Your website needs to look good, but it also needs to be accessible. For that reason, we are firm believers in the use of Web Standards such as CSS and xHTML when designing and developing websites.

Developed by the W3C and other international standards bodies, Web standards are more like a set of guidelines than inflexible rules. They offer a comprehensive set of best practices that help produce high-quality websites that are accessible to as many users as possible. Using Web standards helps to reduce the cost and complexity of development while increasing the accessibility and long-term viability of your website.
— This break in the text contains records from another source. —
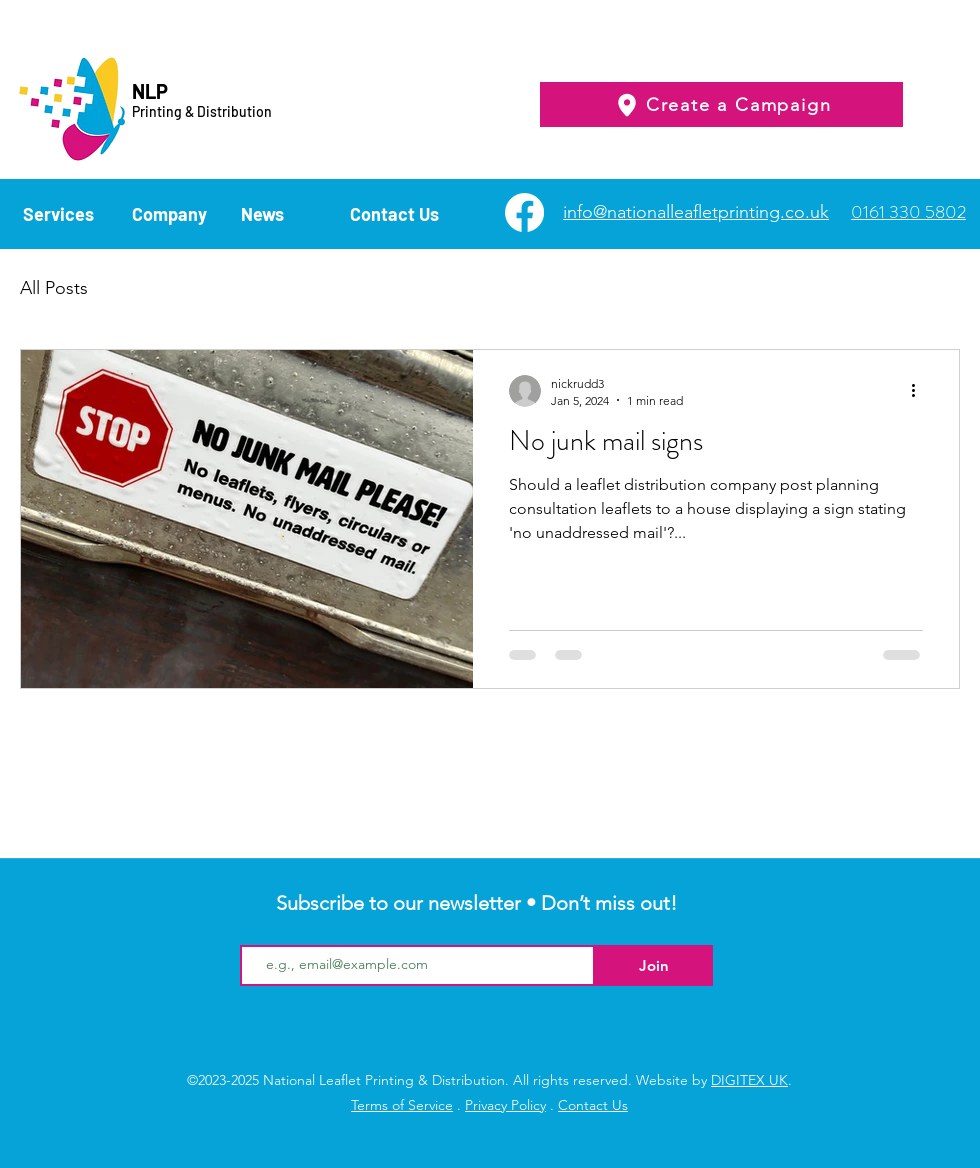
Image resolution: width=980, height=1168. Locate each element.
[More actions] (920, 391)
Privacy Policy (505, 1105)
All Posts (54, 288)
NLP (150, 91)
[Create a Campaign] (721, 104)
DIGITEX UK (749, 1080)
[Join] (654, 965)
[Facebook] (524, 212)
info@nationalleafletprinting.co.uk (696, 212)
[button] (67, 213)
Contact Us (593, 1105)
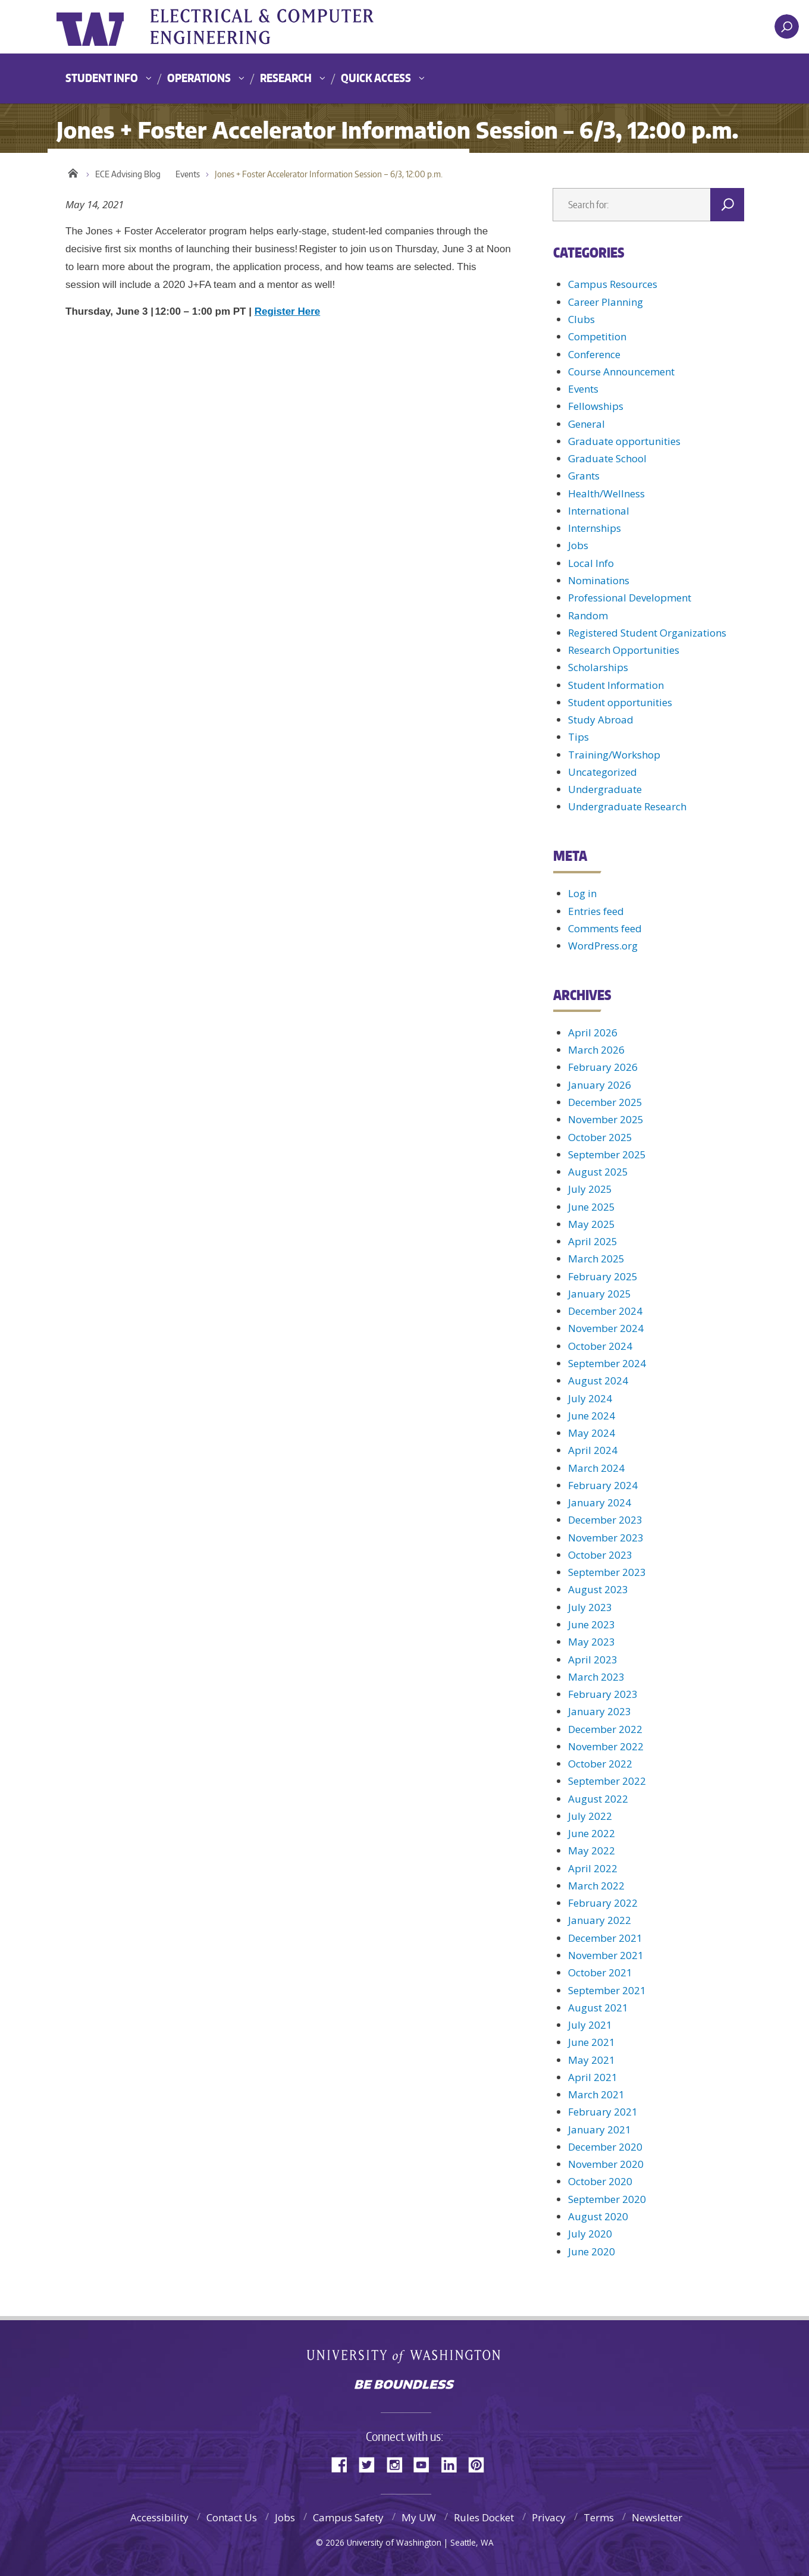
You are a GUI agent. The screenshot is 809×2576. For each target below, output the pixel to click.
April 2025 (592, 1241)
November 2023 (606, 1537)
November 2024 (606, 1328)
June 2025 (591, 1207)
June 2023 (591, 1624)
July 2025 (590, 1189)
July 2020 (590, 2233)
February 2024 (603, 1485)
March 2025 (596, 1258)
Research (286, 77)
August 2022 (598, 1799)
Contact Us (231, 2517)
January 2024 (599, 1502)
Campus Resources (612, 284)
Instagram (398, 2463)
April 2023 (592, 1659)
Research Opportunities (623, 650)
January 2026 (599, 1085)
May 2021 (591, 2060)
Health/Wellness (606, 493)
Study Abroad (601, 719)
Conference (594, 354)
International (598, 511)
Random (588, 615)
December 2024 (605, 1311)
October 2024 (600, 1346)
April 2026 (592, 1032)
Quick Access (376, 77)
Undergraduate (605, 789)
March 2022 (596, 1885)
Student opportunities (620, 702)
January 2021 (599, 2129)
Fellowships (595, 406)
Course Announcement (621, 371)
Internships (594, 528)
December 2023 (605, 1520)
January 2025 (599, 1293)
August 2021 (598, 2007)
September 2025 (607, 1154)
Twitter (371, 2463)
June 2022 (591, 1833)
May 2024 (591, 1433)
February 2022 (603, 1903)
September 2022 (607, 1781)
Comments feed (605, 928)
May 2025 (591, 1224)
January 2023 (599, 1711)
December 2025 (605, 1102)
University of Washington (105, 27)
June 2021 (591, 2042)
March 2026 (596, 1050)
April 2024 (592, 1450)
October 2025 (600, 1137)
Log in (582, 893)
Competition (597, 336)
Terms (599, 2517)
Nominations (598, 580)
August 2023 (598, 1589)
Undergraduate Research (627, 806)
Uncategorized (602, 772)
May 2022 (591, 1850)
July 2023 (590, 1607)
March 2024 (596, 1468)
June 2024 (591, 1415)
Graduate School (607, 458)
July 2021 (590, 2025)
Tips (578, 737)
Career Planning (605, 302)
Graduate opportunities (624, 441)
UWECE (276, 27)
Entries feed (596, 911)
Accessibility (159, 2517)
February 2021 (603, 2112)
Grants (584, 475)
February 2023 (603, 1694)
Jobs (578, 545)
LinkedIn (453, 2463)
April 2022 (592, 1868)
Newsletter (657, 2517)
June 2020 (591, 2251)
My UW (419, 2517)
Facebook (343, 2463)
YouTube (425, 2463)
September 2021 (607, 1990)
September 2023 (607, 1572)
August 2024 (598, 1380)
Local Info (591, 563)
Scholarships (598, 667)
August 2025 (598, 1172)
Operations (199, 77)
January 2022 (599, 1920)
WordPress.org (603, 945)
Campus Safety (348, 2517)
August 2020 (598, 2216)
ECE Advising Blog (128, 174)
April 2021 (592, 2077)
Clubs (581, 319)
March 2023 (596, 1677)
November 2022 (606, 1746)
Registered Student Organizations (647, 633)
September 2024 (607, 1363)
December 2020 (605, 2147)
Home (72, 171)
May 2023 (591, 1642)
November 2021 (606, 1955)
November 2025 (606, 1119)
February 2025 (603, 1276)
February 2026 (603, 1067)
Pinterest (480, 2463)
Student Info (101, 77)
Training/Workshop (614, 754)
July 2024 (590, 1398)
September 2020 (607, 2199)
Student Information (616, 685)
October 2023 (600, 1555)
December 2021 (605, 1938)
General (586, 424)
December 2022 (605, 1729)
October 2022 (600, 1763)
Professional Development (629, 597)
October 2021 (600, 1972)
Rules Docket (484, 2517)
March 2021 (596, 2094)
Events (187, 174)
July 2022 (590, 1816)
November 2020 (606, 2164)
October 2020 (600, 2181)
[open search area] (786, 26)
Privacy (549, 2517)
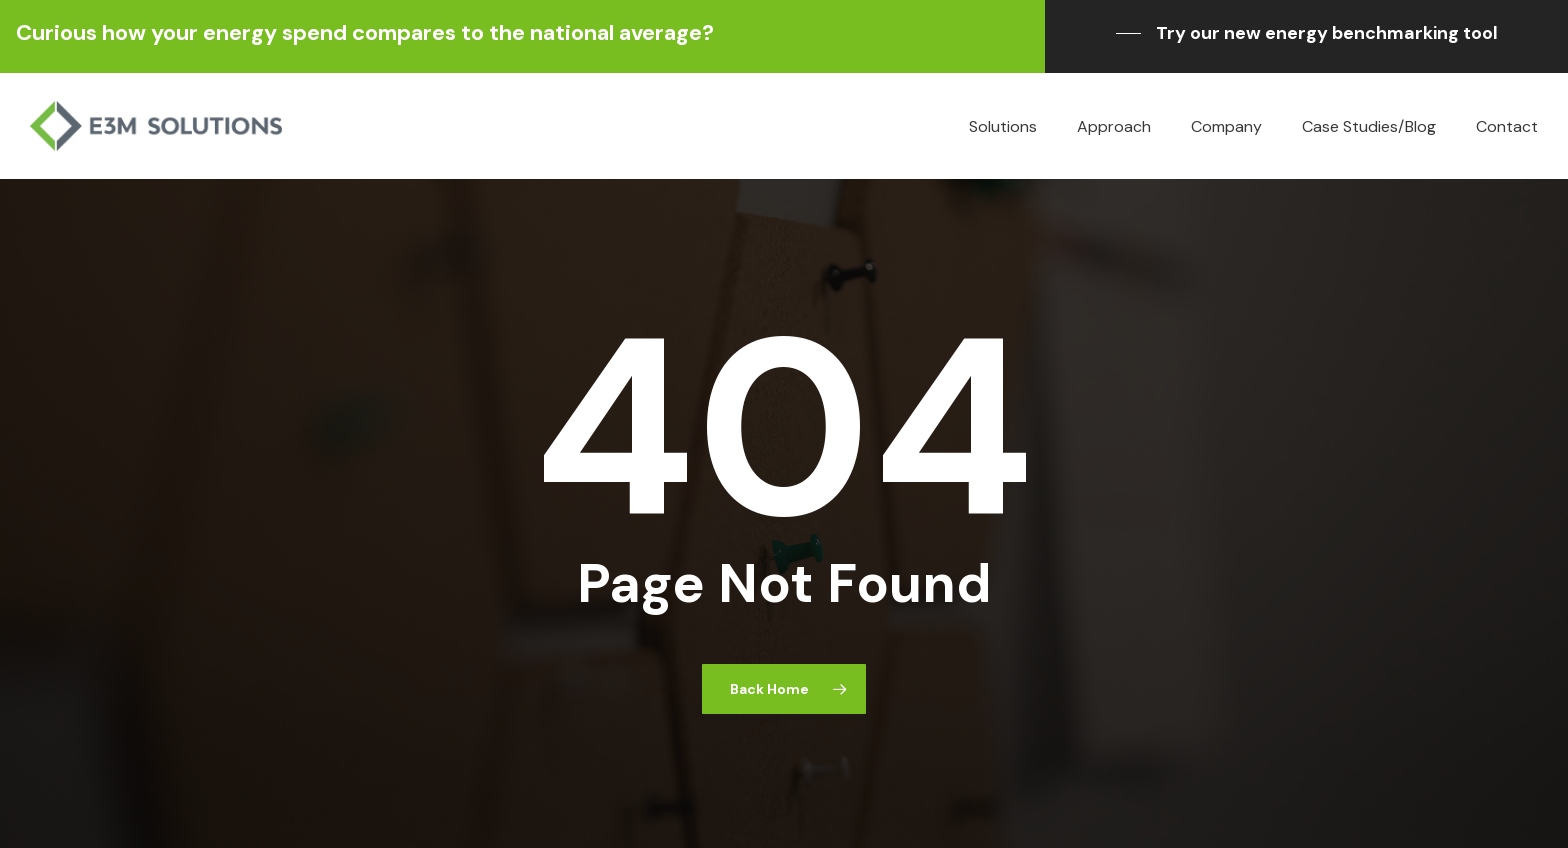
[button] (1307, 33)
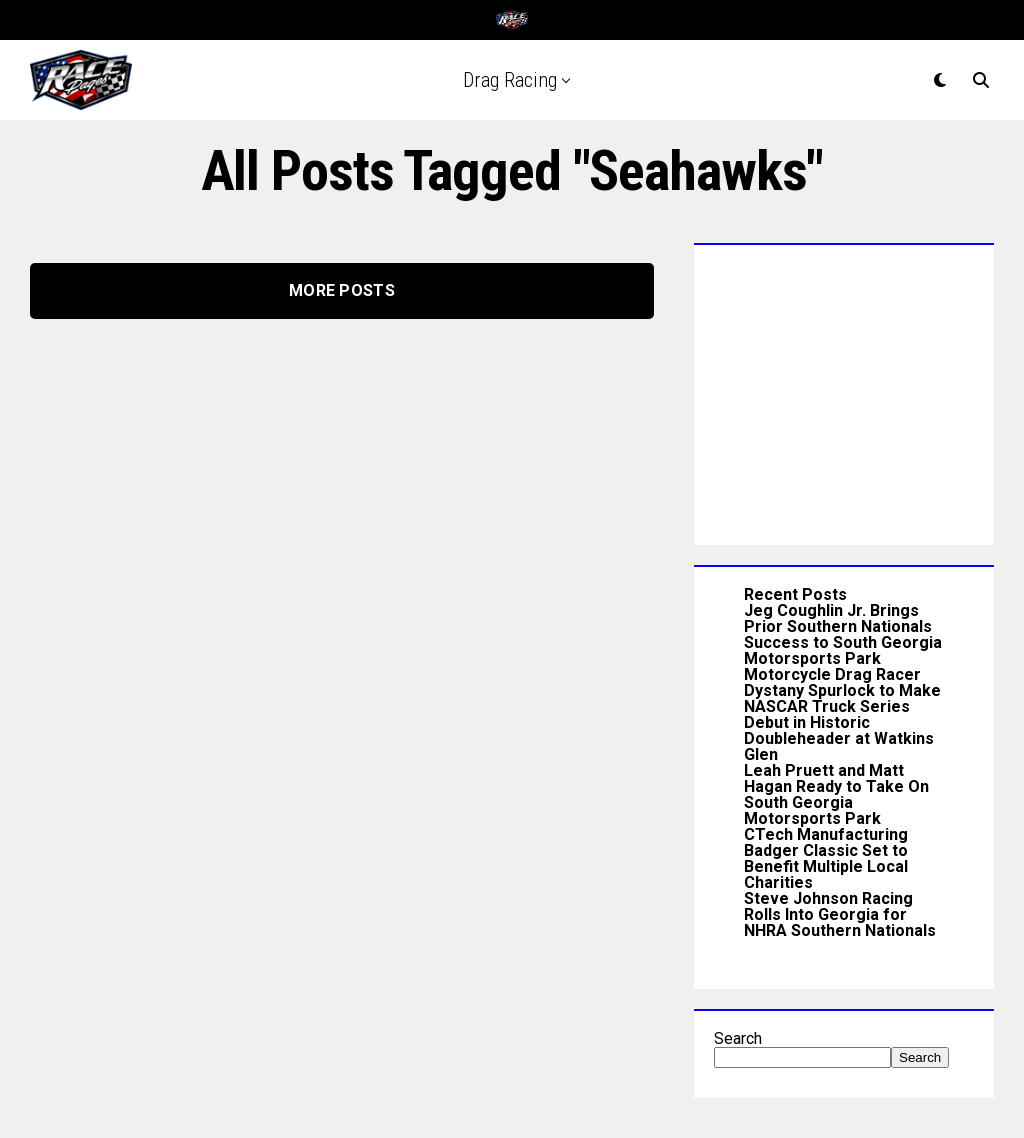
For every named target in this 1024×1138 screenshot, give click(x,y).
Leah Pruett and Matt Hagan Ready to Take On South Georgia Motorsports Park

When a website is said to adhere to Web standards, it means the document consists of valid HTML or xHTML, uses CSS instead of tables for layout, is properly structured and semantically marked up, and—most importantly—works in any Web browser.

It is important to note that “works in any Web browser” doesn’t mean “looks the same in every Web browser.” Making a website look identical across browsers and platforms is next to impossible; not even by using only images can you make a website look the same everywhere. Documents published on the Web will be accessed by an ever-increasing variety of browsing devices on several operating systems, with monitors of varying size and quality (or no monitor at all), by users whose proficiency ranges from expert to beginner. Using Web standards ensures that all of them can read and understand your message.

Benefits of using Web standards include but are by no means limited to:

Decreased time required for development and maintenance. By using properly structured and cleanHTML, we’ll help make it easier for you and anyone else to make future changes to your website. By its very nature, Web standards also aid in the separation of design from content. Using CSS as the presentation language for your site means you can easily update the look and feel of the entire site without having to change one line of copy.

Future-proof. When you build a website using defined standards and valid code, you future-proof your documents by ensuring that future Web browsers will be able to understand the code you have used.

Accessibility. Standards-compliant code plays nicely with everything from Google to assistive reading devices and everything in between. Browsers that don’t offer compliant CSS implementations can now simply skip the style and go straight to the unmodified content—ensuring that your message gets across.

Reduced bandwidth. Standards-compliant documents are often 40–50 percent less bulky than their nonfriendly counterparts. Add to this the fact that CSSstyle sheets are cacheable and never need to be downloaded more than once, and it’s pretty easy to see the reduction in your monthly bandwidth.

Search engine optimization. It’s no big surprise that when Google comes knocking at your website’s front door, it’s going to take away anything and everything that it can find. Using semantically correct markup for your content ensures that both you and the search engines have the same idea about what parts of your page are most important.

Improved experience. Sure, it’s easy to quantify cold hard cash, but there are other less-measurable benefits, as well. Smaller pages mean quicker load times for your viewers, and we all know a lively site will nearly always translate to a better user experience than a huge interface squeezed through a pokey modem connection. The lasts thing you want to do is make your audience wait.

Adaptation. A semantically marked-up document can be readily adapted to print and alternative browsing devices like PDAs, cellular phones, and Power Point presentations, just by linking to a different CSS file.